Thoughts on Christmas (David O. McKay)
In northern climes particularly, Christmas is the happiest season of the year. At first thought, it is strange that it is so. The days are short and gloomy; the nights, cold and long; trees are leafless, and the landscape barren or covered with snow. Excepting the fur-clad and a few other hardy animals, all nature lies asleep. No warbling songsters fill the air with music, no flowers nor brilliant foliage gladden the eye. The rippling streams that lured the heart in summer are frozen and still. The pine-covered hills are uninviting, if not quite inaccessible. Everything is gone which made springtime joyous, the summer delightful and the autumn glorious!
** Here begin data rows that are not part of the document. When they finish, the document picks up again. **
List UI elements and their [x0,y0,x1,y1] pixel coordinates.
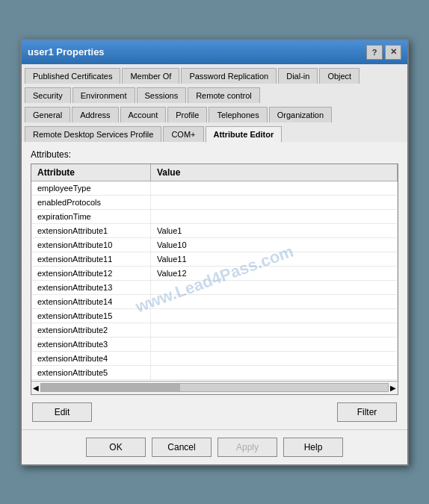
scroll-left-icon[interactable]: ◀ [33,384,39,392]
apply-button[interactable]: Apply [217,438,277,457]
tab-organization[interactable]: Organization [269,107,332,122]
attr-name: extensionAttribute12 [31,267,151,280]
tab-account[interactable]: Account [120,107,167,122]
attr-value [151,366,398,379]
scroll-track[interactable] [40,383,389,392]
tab-security[interactable]: Security [25,87,71,103]
attr-name: extensionAttribute11 [31,252,151,266]
attr-name: extensionAttribute10 [31,238,151,252]
attr-name: extensionAttribute2 [31,323,151,337]
tab-row-4: Remote Desktop Services Profile COM+ Att… [22,122,407,142]
col-header-value: Value [151,164,398,181]
table-body[interactable]: employeeType enabledProtocols expiration… [31,181,398,381]
attr-name: extensionAttribute13 [31,281,151,294]
attr-name: enabledProtocols [31,196,151,209]
title-bar: user1 Properties ? ✕ [22,40,407,64]
attributes-table: www.Lead4Pass.com Attribute Value employ… [31,164,398,395]
attr-value: Value12 [151,267,398,280]
attr-name: extensionAttribute15 [31,309,151,323]
attr-value [151,337,398,351]
title-bar-buttons: ? ✕ [366,45,401,60]
attr-value [151,323,398,337]
tab-published-certificates[interactable]: Published Certificates [25,68,120,84]
cancel-button[interactable]: Cancel [152,438,212,457]
tab-address[interactable]: Address [72,107,118,122]
tab-telephones[interactable]: Telephones [209,107,267,122]
col-header-attribute: Attribute [31,164,151,181]
help-button-footer[interactable]: Help [283,438,343,457]
close-button[interactable]: ✕ [385,45,401,60]
table-header: Attribute Value [31,164,398,181]
attr-name: extensionAttribute14 [31,295,151,308]
attr-name: extensionAttribute1 [31,224,151,237]
attr-value: Value1 [151,224,398,237]
attr-value: Value10 [151,238,398,252]
attr-value [151,196,398,209]
table-row[interactable]: extensionAttribute1 Value1 [31,224,398,238]
tab-general[interactable]: General [25,107,70,122]
filter-button[interactable]: Filter [337,402,397,422]
table-row[interactable]: extensionAttribute15 [31,309,398,323]
attr-value [151,352,398,365]
properties-window: user1 Properties ? ✕ Published Certifica… [20,39,409,466]
tab-row-1: Published Certificates Member Of Passwor… [22,64,407,84]
window-title: user1 Properties [28,46,105,57]
ok-button[interactable]: OK [86,438,146,457]
tab-remote-control[interactable]: Remote control [188,87,260,103]
content-area: Attributes: www.Lead4Pass.com Attribute … [22,142,407,429]
table-row[interactable]: extensionAttribute2 [31,323,398,337]
tab-com[interactable]: COM+ [163,126,203,142]
table-row[interactable]: extensionAttribute11 Value11 [31,252,398,267]
tab-profile[interactable]: Profile [167,107,207,122]
action-row: Edit Filter [31,402,398,422]
attributes-label: Attributes: [31,149,398,160]
tab-password-replication[interactable]: Password Replication [181,68,277,84]
tab-dial-in[interactable]: Dial-in [278,68,318,84]
tab-object[interactable]: Object [319,68,359,84]
tab-row-2: Security Environment Sessions Remote con… [22,84,407,103]
attr-value [151,210,398,223]
attr-value: Value11 [151,252,398,266]
table-row[interactable]: extensionAttribute12 Value12 [31,267,398,281]
table-row[interactable]: enabledProtocols [31,196,398,210]
tab-environment[interactable]: Environment [72,87,135,103]
attr-name: employeeType [31,181,151,195]
table-row[interactable]: extensionAttribute4 [31,352,398,366]
edit-button[interactable]: Edit [32,402,92,422]
attr-name: extensionAttribute3 [31,337,151,351]
tab-member-of[interactable]: Member Of [122,68,179,84]
table-row[interactable]: extensionAttribute14 [31,295,398,309]
table-row[interactable]: expirationTime [31,210,398,224]
attr-name: extensionAttribute5 [31,366,151,379]
table-row[interactable]: extensionAttribute3 [31,337,398,352]
table-row[interactable]: extensionAttribute13 [31,281,398,295]
table-row[interactable]: extensionAttribute5 [31,366,398,380]
help-button[interactable]: ? [366,45,383,60]
scroll-right-icon[interactable]: ▶ [390,384,396,392]
tab-row-3: General Address Account Profile Telephon… [22,103,407,122]
attr-value [151,309,398,323]
attr-value [151,181,398,195]
footer: OK Cancel Apply Help [22,429,407,464]
attr-value [151,281,398,294]
horizontal-scrollbar[interactable]: ◀ ▶ [31,381,398,394]
tab-rdp[interactable]: Remote Desktop Services Profile [25,126,161,142]
attr-value [151,295,398,308]
tab-attribute-editor[interactable]: Attribute Editor [206,126,283,143]
attr-name: extensionAttribute4 [31,352,151,365]
table-row[interactable]: employeeType [31,181,398,196]
attr-name: expirationTime [31,210,151,223]
tab-sessions[interactable]: Sessions [137,87,187,103]
table-row[interactable]: extensionAttribute10 Value10 [31,238,398,252]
Notwithstanding all this, Christmas, in the depth of winter, is full of happiness and cheer.
This is because in Christian lands the Yule-tide festivity is impregnated with the spirit of the Christ. At that time more than at any other, we think of others, and try to express either in word or deed our desire to make others happy. Herein lies the secret of true happiness. “He that will lose his life for my sake and the Gospels, shall find it,” is sound philosophy, which the true Christmas spirit helps us to understand.
Love for God and for one another should be the Christmas theme. Such was the divine announcement by the heavenly host that first heralded the “glad tidings of great joy!”
“Glory to God in the highest, peace on earth, good will toward men!”
How simple the words! How deep, how comprehensive their significance! At Christmas we celebrate his birth in whose mission on earth (1) God is glorified; (2) earth is promised peace; (3) all men given the assurance of God’s good will toward them!
If every man born into the world would have as the beacon of his life these three glorious ideals — how much sweeter and happier life would be! With such an aim, everyone would seek all that is pure, just, honorable, virtuous, and true — all that leads to perfection; for these virtues he would glorify who seeks to glorify God. He would eschew that which is impure, dishonorable, or vile. If every man desired to show good will toward his fellow men and strove to express that desire in a thousand kind sayings and little deeds that would reflect unselfishness and self-sacrifice, what a contribution each would make toward universal peace on earth and the happiness of mankind!